◆ Required action
Reproduce the records exactly. Leave the pictures out.

◆ Dataset excerpts
****************************************

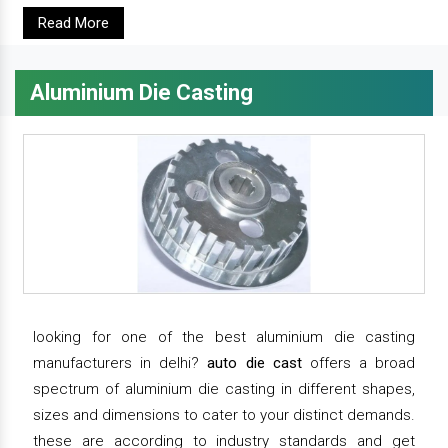
Read More
Aluminium Die Casting
looking for one of the best aluminium die casting
manufacturers in delhi?
auto die cast
offers a broad
spectrum of aluminium die casting in different shapes,
sizes and dimensions to cater to your distinct demands.
these are according to industry standards and get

****************************************

◆ Exercise answer
Read More
Aluminium Die Casting
looking for one of the best aluminium die casting
manufacturers in delhi?
auto die cast
offers a broad
spectrum of aluminium die casting in different shapes,
sizes and dimensions to cater to your distinct demands.
these are according to industry standards and get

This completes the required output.